9 startup che guadagnano utilizzando Uber

9 startup che guadagnano utilizzando Uber



Il valore di un iPhone non si misura soltanto dalle sue funzionalità o dal suo design. Vale anche perché è capace, da solo, di muovere un mercato per così dire secondario, fatto di accessori e prodotti complementari, altrettanto redditizio. Il discorso non vale solo per gli smartphone, ma può essere allargato anche ad altri settori, compreso quello del trasporto. Uber e Lyft sono quello che l’iPhone ha rappresentato per chi vende cuffie, cover o caricabatterie: un mezzo (in questo caso in senso figurato) per centinaia di altre aziende e imprenditori, che sfruttano il successo delle grandi compagnie per il proprio profitto.
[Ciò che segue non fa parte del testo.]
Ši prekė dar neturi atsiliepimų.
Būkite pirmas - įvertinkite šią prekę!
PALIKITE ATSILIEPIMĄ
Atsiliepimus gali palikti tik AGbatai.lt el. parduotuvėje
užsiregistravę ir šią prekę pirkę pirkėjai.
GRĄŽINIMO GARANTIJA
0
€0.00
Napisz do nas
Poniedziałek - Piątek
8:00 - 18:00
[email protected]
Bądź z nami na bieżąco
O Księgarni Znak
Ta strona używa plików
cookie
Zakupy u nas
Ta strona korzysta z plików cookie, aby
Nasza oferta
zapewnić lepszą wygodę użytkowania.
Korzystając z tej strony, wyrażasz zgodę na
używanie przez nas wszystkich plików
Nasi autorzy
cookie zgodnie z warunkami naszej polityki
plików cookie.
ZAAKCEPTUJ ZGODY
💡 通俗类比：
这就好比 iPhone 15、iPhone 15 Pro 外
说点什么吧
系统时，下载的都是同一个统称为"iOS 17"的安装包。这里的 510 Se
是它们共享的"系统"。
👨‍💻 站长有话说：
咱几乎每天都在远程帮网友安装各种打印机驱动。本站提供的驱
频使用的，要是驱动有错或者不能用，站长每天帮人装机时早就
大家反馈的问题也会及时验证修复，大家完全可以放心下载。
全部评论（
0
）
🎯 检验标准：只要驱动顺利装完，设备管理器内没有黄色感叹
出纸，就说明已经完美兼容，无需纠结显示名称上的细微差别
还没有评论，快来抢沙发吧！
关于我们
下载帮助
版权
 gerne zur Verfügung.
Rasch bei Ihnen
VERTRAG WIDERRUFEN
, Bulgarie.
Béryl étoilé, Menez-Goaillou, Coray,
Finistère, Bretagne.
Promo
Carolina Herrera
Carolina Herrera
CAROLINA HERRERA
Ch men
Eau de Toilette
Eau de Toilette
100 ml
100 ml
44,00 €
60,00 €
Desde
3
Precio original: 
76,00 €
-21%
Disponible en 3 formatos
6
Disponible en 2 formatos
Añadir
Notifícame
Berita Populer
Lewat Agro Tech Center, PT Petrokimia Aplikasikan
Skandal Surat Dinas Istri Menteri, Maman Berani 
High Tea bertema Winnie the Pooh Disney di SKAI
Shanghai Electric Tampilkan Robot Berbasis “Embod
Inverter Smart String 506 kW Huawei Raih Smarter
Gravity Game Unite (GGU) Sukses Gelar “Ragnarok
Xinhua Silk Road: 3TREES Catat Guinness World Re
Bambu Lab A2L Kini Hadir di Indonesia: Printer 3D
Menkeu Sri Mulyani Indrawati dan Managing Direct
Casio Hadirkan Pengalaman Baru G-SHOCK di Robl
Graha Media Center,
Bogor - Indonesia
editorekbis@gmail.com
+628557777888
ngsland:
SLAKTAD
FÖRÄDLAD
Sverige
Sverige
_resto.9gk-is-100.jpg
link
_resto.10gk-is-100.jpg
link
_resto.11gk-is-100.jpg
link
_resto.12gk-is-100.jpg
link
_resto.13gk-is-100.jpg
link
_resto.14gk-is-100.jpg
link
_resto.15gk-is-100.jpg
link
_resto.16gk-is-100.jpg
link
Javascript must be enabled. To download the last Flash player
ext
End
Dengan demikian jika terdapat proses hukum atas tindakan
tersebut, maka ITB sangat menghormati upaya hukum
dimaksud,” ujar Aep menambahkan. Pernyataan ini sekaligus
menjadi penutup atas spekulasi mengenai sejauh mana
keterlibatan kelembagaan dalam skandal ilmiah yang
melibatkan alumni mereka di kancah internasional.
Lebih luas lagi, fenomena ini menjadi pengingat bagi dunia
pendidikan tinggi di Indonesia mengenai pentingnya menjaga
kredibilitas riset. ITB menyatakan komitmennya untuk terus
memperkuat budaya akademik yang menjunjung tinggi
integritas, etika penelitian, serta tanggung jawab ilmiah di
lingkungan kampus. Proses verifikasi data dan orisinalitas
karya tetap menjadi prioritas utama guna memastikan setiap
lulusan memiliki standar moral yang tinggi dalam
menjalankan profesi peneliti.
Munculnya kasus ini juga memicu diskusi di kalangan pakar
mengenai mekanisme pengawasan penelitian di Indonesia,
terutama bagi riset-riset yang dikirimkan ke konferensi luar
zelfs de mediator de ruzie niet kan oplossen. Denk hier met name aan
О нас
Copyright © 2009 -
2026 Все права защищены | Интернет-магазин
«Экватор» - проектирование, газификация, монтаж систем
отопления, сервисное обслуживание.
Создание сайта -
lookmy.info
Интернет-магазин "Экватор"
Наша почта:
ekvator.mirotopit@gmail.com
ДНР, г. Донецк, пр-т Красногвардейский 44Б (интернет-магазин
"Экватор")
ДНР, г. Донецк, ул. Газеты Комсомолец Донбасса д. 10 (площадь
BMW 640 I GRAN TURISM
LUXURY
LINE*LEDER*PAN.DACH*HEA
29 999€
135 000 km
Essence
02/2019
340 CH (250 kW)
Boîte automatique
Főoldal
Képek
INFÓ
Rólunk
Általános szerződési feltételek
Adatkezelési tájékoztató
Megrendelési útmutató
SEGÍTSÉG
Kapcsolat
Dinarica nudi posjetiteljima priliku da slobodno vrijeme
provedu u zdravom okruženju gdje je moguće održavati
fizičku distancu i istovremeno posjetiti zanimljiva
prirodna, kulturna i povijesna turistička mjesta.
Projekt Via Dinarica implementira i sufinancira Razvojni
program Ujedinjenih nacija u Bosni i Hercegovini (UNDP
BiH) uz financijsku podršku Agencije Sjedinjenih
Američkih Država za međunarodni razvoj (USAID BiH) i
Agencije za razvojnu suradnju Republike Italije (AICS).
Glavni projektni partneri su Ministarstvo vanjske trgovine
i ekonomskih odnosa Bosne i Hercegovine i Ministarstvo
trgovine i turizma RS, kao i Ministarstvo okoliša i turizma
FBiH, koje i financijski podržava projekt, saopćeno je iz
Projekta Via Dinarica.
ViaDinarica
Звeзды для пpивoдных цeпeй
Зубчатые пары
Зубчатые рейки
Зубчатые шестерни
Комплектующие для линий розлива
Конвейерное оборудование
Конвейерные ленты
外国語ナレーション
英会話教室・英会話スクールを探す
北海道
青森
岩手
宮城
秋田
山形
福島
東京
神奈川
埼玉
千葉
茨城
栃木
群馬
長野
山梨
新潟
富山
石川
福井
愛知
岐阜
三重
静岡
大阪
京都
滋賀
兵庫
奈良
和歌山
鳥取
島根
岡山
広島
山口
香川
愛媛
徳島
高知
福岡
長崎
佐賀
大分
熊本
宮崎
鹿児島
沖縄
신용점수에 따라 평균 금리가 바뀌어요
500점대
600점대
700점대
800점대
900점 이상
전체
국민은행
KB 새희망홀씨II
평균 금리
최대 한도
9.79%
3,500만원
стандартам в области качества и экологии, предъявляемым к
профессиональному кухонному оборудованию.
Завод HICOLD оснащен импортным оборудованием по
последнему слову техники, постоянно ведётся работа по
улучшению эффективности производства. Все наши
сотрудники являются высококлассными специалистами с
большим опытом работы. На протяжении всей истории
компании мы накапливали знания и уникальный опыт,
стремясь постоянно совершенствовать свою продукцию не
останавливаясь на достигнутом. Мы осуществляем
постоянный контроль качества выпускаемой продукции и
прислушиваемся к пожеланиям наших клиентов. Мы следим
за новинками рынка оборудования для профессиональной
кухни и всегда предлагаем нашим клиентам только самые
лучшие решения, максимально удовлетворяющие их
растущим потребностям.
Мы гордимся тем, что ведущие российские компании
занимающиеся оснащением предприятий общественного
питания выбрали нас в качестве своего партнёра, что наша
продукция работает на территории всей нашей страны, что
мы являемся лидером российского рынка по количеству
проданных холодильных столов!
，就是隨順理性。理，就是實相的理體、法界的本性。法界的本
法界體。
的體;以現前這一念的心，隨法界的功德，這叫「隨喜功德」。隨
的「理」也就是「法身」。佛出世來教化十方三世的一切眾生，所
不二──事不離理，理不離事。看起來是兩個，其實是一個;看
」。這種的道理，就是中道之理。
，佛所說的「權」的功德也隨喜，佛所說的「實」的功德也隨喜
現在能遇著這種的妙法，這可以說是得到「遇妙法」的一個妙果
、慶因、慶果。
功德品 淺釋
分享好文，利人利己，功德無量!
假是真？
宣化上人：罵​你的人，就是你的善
Un esempio molto utile è quello di Gavin Escolar, guidatore Uber originario delle Filippine che lavora a Valencia, il quale ha fatto della sua auto uno showroom per il proprio business di gioielli, arrivando a superare i 250 mila dollari di guadagno all’anno: “È il sogno di qualunque venditore – spiega – ho 10 minuti per conquistare un cliente, un tempo infinito rispetto alla promozione online o a domicilio, e Uber mi paga per farlo!”.

Non solo privati, però: ecco alcune aziende che hanno sfruttato le più importanti compagnie di trasporto per far crescere i propri utili.

Cargo: questa startup permette ai guidatori di vendere snack, gomme da masticare, caricabatterie o cuffie direttamente dall’auto, attraverso un display posizionato dietro al sedile del guidatore.

Vugo: installa dei monitor all’interno dell’abitacolo, nei quali i clienti possono prendere visione di diverse offerte promozionali. In cambio, Vugo paga gli autisti per questi spazi pubblicitari.

Wrapify: in questo caso la pubblicità è all’esterno, sulla carrozzeria. Questa azienda “incarta” le vetture con inserzioni, e ai guidatori spetta un tot al chilometro.

Gridwise: comunica al conducente l’orario esatto in cui andare a riprendere i passeggeri all’aeroporto, allo stadio o dovunque vogliano, basandosi sui loro dataset.

Mystro: permette agli utenti di passare senza fatica da un’app di trasporti all’altra, filtrando le opzioni di viaggio in maniera automatica tra tutte le piattaforme.

Rydar: propone un’assistenza personalizzata al guidatore improntata alla gig-economy, basandosi sul dataset dei clienti.

FarePilot: aiuta i conducenti a trovare le zone della città in cui ci sarà più bisogno di loro, quindi di identificare il maggior numero di clienti.

Hurdir: permette ai guidatori di tenere traccia dei chilometri percorsi, delle spese, delle entrate e delle deduzioni fiscali, tutto in un’unica app.

Everlance: incrocia automaticamente i dati dei chilometri percorsi con quelli delle spese sostenute, in modo da ricavare il profitto esatto di ogni tratta percorsa.